WASHINGTON (May 25, 2005)-- Yesterday the House of Representatives approved two bills on stem cell research. One bill, H.R. 2520, will increase access to life-saving treatments by establishing a nationwide public bank for umbilical cord blood stem cells; the other, H.R. 810, will force taxpayers to fund stem cell research which requires the destruction of human embryos. President Bush has promised to veto the embryo research bill, which fell short of a veto-proof margin by over 50 votes.
"This was a David and Goliath story," said Richard M. Doerflinger, Deputy Director of the USCCB Secretariat for Pro-Life Activities. "The pro-life movement and its allies in Congress went up against the combined resources of Hollywood celebrities, the research establishment, and a wealthy for-profit biotechnology industry, and fought them to a standstill. The bill to promote killing of human embryos for their stem cells will not become law. Yet the floor debate showed an appalling degree of ignorance and confusion on the issue among those voting for this bill, indicating the educational challenge to be addressed before the House votes on this issue again. Some even said that embryonic stem cells have a proven ability to cure patients and that adult stem cells do not, whereas exactly the opposite is true.
"The good news," said Mr. Doerflinger, "is that the House of Representatives voted nearly unanimously to encourage the broader use of cord blood stem cells in research and treatment, an ethical and exceptionally promising field. This bill also has strong bipartisan support in the Senate and President Bush's strong support. It should be enacted into law without delay, so it can begin helping patients with devastating disease."

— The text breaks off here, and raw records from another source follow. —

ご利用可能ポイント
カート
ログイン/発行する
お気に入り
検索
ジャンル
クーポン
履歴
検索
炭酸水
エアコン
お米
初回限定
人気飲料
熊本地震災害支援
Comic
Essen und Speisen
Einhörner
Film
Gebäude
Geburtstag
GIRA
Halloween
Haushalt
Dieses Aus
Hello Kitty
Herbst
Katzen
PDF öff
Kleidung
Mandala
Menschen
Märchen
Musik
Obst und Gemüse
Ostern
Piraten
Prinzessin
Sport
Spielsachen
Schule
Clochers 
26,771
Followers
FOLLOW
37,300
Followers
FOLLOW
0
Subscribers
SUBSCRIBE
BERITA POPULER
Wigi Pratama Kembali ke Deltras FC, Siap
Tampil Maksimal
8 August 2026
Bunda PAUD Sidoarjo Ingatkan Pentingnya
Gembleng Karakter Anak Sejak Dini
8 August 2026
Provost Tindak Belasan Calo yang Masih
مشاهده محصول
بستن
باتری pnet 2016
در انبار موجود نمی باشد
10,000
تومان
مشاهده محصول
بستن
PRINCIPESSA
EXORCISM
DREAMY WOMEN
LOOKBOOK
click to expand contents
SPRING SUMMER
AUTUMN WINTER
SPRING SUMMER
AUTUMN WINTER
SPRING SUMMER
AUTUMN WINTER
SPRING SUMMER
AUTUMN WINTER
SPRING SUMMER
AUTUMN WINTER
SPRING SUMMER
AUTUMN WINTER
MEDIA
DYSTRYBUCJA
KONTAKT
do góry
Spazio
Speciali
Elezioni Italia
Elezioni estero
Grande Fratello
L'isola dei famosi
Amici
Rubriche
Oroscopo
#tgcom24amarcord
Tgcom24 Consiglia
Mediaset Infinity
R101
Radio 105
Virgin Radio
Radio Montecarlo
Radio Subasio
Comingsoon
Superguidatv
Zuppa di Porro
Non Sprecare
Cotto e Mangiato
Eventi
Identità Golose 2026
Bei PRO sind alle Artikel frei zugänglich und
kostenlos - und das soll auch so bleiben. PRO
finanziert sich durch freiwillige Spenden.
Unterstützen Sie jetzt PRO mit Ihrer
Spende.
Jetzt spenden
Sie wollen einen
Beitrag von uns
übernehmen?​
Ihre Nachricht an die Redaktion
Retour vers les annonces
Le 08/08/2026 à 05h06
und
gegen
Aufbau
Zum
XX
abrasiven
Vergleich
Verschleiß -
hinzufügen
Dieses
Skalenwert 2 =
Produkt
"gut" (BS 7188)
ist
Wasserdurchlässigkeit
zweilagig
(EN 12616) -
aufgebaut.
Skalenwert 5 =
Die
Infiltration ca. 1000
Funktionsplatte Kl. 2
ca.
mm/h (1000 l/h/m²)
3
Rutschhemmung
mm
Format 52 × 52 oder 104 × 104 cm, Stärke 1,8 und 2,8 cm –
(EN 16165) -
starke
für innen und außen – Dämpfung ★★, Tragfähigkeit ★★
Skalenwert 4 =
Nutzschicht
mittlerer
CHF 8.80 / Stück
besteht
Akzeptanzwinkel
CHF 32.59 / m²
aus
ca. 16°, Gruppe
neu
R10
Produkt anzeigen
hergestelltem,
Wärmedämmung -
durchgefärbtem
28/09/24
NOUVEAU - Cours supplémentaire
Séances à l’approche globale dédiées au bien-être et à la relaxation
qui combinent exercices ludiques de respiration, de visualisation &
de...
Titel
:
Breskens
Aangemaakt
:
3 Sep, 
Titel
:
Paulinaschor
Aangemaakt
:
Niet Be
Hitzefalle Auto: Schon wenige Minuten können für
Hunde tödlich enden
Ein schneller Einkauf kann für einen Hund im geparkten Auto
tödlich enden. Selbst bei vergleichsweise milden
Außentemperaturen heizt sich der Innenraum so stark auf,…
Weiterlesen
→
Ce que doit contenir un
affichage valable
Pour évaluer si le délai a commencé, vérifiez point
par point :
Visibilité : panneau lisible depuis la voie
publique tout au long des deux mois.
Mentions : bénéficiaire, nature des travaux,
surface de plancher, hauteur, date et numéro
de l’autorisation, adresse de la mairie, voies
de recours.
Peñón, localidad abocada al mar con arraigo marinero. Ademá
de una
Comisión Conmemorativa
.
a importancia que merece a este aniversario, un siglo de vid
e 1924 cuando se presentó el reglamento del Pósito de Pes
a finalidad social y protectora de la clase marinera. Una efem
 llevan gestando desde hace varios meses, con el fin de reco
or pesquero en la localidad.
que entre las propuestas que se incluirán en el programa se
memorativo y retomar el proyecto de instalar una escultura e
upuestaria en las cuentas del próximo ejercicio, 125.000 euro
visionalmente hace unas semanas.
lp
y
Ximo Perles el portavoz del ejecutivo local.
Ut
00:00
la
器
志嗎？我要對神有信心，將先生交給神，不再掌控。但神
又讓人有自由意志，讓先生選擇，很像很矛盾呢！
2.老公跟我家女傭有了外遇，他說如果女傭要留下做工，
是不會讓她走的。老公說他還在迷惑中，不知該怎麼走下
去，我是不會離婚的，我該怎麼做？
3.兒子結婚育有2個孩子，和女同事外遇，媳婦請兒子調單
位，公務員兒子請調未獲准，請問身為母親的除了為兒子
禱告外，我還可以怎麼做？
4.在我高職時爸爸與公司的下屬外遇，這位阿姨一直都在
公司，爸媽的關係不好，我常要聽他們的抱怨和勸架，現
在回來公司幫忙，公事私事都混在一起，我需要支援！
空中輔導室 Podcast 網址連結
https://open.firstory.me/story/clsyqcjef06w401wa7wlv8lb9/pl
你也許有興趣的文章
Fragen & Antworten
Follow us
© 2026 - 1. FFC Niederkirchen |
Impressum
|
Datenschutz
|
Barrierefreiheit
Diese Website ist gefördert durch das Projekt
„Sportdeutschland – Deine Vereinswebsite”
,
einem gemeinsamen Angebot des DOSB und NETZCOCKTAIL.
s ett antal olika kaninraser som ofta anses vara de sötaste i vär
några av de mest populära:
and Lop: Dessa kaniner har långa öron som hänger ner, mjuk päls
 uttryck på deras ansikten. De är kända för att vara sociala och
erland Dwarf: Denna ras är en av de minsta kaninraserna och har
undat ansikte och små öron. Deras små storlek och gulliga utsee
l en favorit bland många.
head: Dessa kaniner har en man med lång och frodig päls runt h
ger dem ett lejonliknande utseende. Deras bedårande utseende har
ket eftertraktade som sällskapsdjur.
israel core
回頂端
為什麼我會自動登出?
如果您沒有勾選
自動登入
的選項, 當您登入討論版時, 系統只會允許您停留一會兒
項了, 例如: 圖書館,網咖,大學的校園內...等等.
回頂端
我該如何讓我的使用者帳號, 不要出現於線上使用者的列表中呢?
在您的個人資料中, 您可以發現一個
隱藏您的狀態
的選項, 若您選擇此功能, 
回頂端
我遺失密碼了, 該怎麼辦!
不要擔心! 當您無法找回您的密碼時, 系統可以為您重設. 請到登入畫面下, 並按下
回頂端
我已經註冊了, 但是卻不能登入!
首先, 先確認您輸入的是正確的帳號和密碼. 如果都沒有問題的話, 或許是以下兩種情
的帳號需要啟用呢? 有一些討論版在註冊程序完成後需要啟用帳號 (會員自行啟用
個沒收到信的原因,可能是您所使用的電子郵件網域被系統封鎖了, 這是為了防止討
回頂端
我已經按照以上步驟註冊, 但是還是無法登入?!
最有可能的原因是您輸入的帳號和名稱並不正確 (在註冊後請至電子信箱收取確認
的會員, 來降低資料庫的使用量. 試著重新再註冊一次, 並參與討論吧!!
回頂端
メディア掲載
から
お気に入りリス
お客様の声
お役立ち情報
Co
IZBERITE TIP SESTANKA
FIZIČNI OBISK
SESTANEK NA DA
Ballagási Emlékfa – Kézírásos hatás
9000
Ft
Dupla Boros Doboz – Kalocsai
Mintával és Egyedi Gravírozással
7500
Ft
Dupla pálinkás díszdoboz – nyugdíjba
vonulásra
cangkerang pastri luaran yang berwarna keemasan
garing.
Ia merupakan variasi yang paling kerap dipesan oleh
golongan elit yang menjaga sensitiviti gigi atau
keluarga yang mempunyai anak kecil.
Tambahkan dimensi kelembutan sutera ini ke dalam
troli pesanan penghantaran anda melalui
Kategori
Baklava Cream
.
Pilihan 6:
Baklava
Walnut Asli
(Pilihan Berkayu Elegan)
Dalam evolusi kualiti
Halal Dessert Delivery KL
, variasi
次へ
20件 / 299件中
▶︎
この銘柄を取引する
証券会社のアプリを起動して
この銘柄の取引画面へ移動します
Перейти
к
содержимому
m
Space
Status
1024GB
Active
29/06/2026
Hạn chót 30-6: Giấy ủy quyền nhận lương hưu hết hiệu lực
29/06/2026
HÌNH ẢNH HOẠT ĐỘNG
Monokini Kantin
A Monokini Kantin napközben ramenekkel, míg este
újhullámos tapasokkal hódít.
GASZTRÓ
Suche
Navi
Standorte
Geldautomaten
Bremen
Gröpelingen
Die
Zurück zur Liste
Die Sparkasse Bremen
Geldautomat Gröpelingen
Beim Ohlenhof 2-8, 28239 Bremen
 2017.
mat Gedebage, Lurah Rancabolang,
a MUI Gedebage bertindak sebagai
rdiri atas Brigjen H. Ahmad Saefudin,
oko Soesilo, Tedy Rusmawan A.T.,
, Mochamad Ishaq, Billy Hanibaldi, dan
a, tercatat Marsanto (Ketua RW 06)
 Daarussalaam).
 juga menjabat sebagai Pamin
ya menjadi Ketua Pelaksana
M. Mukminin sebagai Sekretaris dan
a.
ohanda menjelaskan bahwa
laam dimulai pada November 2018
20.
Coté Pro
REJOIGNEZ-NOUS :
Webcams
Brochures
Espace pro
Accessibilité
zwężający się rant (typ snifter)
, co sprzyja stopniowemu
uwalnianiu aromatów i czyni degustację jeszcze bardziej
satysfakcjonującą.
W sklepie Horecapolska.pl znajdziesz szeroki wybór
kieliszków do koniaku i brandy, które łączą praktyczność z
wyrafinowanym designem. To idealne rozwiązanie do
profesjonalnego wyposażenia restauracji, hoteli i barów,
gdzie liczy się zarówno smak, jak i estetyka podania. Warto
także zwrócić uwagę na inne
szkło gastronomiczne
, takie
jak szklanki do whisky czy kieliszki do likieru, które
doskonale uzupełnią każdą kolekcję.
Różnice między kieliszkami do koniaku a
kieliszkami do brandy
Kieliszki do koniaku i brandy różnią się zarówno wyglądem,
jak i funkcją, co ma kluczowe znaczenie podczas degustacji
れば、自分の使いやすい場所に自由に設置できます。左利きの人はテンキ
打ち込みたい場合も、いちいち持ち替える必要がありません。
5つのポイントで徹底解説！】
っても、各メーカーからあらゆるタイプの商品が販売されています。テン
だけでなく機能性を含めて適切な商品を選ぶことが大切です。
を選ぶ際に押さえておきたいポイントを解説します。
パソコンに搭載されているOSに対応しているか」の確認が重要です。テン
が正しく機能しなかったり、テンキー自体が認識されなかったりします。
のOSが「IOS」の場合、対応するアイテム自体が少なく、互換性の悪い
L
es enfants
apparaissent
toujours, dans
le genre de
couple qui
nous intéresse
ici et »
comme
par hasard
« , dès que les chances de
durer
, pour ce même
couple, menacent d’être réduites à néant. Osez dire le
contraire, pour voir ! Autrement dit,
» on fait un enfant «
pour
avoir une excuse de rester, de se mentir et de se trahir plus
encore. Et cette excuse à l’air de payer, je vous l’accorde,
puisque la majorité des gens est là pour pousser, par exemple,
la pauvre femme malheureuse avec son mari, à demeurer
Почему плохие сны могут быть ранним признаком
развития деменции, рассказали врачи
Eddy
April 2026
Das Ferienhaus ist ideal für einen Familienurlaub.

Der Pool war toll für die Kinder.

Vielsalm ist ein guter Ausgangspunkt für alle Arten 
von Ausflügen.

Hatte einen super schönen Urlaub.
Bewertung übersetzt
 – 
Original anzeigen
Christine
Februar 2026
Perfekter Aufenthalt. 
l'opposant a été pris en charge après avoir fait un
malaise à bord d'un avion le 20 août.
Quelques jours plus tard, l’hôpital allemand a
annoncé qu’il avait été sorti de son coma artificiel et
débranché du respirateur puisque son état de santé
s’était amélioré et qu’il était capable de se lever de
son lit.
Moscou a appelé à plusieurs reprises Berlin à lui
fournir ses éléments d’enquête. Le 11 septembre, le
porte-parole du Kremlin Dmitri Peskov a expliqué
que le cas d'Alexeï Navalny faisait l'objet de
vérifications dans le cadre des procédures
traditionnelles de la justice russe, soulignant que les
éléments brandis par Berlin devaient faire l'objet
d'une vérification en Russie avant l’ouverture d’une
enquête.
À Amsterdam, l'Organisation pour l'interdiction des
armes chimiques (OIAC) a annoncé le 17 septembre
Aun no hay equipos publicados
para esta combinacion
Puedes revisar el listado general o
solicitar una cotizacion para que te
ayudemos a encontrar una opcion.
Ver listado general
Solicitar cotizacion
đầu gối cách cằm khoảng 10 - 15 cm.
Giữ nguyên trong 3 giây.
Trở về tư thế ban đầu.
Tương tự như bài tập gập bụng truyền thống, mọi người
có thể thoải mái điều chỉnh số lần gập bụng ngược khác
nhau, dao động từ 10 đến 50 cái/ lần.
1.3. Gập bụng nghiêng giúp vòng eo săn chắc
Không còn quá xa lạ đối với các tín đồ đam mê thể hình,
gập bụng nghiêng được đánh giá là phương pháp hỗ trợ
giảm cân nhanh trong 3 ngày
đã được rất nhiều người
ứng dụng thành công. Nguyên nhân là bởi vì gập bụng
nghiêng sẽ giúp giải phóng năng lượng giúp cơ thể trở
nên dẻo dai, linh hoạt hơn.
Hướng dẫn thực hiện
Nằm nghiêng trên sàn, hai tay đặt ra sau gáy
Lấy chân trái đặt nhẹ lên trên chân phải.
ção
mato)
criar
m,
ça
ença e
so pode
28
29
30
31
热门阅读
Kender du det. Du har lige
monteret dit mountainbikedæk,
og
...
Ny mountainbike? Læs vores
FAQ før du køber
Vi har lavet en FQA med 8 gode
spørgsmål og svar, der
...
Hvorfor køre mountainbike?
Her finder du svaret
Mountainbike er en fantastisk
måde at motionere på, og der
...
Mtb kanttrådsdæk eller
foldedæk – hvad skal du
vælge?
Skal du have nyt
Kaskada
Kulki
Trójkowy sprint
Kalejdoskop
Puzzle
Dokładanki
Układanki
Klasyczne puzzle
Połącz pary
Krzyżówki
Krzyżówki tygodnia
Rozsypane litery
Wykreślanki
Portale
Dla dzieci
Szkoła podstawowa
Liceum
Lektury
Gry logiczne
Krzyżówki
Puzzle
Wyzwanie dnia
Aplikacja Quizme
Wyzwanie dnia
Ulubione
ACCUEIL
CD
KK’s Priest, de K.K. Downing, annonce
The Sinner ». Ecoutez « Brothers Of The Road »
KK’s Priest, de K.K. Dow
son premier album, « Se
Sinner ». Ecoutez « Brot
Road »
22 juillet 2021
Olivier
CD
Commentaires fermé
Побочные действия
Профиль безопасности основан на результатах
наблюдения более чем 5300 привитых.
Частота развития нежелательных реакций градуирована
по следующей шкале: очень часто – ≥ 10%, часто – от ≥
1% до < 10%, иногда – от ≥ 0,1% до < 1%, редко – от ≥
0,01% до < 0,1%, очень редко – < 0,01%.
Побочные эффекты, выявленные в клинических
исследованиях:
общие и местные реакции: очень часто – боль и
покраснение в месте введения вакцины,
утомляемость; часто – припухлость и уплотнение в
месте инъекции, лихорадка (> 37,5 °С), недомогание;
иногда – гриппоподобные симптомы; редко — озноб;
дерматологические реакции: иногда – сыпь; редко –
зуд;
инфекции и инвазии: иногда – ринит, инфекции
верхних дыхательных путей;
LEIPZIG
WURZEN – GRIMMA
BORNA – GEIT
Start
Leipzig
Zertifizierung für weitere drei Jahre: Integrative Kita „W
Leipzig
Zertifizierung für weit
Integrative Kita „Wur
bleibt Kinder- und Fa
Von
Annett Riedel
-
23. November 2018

According to a nationwide poll commissioned by the USCCB Secretariat for Pro-Life Activities in May 2005, H.R. 810 runs counter to the opinion of a majority of Americans. Fifty-two percent of Americans in the poll opposed federal funding of stem cell research that requires destroying human embryos. When given a choice between funding all stem cell research, or only research which does not require destroying human embryos, respondents favored funding only the latter by 60 to 22 percent.
"It is always wrong for government to promote the destruction of innocent human life," said Mr. Doerflinger. "Society must focus its efforts on promoting medical research that all Americans can live with."